# X-Bow Design



## Chief Engineer's Daughter (Sep 17, 2005)

The following is from the NUMAST Telegraph for June 2006. Yet another amazing ships design!!!!

"Norwegian shipyard Ulstein Verft As has secured an order for a special offshore construction vessel featuring its revolutionary X-Bow design. Being built for Island Offshore and due for delivery in spring 2008, the Ulstein SX121 will be classified as an inspection, maintenance and repairs offshore construction vessel.
Chosen for the Norwegian enineering feat of the year award 2005, the X-Bow hull design is said to produce increased comfort and safety, lower fuel consumption and increased speed.
Of 120m LOA, the Island Offshore vessel will be able to carry out a wide range of work, with a moonpool, helicopter deck, ROV hanger, deck space for special equipment, and a tower for well operations that can be installed at a later date."


----------



## Derek Roger (Feb 19, 2005)

I must say I like it !!


----------



## gdynia (Nov 3, 2005)

Several vessels already sailing with this design.
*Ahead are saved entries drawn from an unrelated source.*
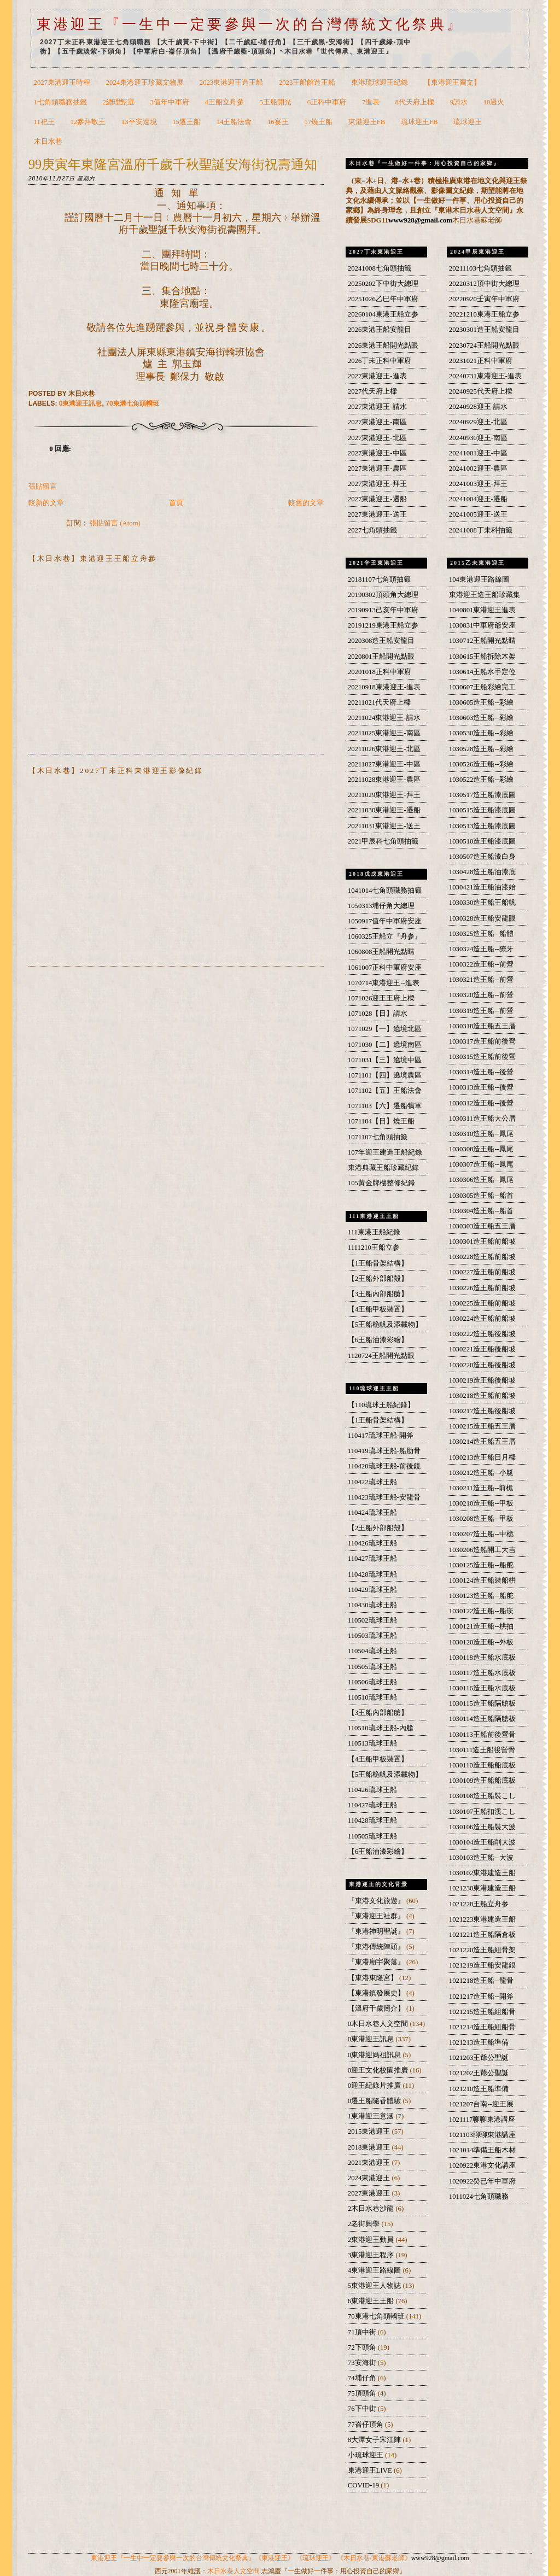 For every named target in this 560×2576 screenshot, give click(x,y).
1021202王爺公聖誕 (479, 2073)
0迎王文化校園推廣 (379, 2070)
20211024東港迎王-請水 (384, 718)
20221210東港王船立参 (484, 314)
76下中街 (363, 2409)
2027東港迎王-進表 (377, 376)
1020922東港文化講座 (482, 2165)
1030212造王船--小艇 (481, 1473)
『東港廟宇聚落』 (377, 1962)
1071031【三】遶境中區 (385, 1060)
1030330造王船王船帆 (482, 902)
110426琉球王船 (372, 1543)
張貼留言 (42, 486)
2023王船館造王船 (307, 82)
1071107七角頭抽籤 (377, 1137)
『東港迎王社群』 (377, 1916)
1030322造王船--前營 (481, 964)
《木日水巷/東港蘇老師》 (374, 2558)
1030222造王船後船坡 (482, 1334)
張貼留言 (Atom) (115, 523)
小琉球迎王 (366, 2455)
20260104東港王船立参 (383, 314)
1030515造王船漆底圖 (482, 810)
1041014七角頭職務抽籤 (385, 890)
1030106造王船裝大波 (482, 1827)
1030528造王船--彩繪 (481, 749)
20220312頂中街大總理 (484, 284)
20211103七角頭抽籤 (480, 268)
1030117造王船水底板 (482, 1673)
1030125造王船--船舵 (481, 1565)
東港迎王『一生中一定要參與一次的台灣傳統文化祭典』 (250, 24)
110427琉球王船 (372, 1558)
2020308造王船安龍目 (381, 641)
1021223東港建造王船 (482, 1919)
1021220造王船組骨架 (482, 1950)
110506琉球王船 (372, 1682)
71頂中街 (363, 2332)
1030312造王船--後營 (481, 1103)
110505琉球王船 (372, 1667)
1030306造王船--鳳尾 (481, 1180)
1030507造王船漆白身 (482, 856)
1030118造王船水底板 (482, 1657)
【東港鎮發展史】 (377, 1993)
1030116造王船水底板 (482, 1688)
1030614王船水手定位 (482, 672)
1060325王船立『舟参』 (385, 936)
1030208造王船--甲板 (481, 1519)
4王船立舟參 (224, 102)
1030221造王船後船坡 (482, 1349)
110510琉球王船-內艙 (380, 1728)
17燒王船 (318, 122)
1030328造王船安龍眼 (482, 918)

Initial reports are saying when steaming into weather its like hitting a barn door.


----------



## Pat McCardle (Jun 12, 2005)

gdynia said:


> Several vessels already sailing with this design. Initial reports are saying when steaming into weather its like hitting a barn door.


Not this design yet Nev. !st one due out later this year or early 07 (Thumb)


----------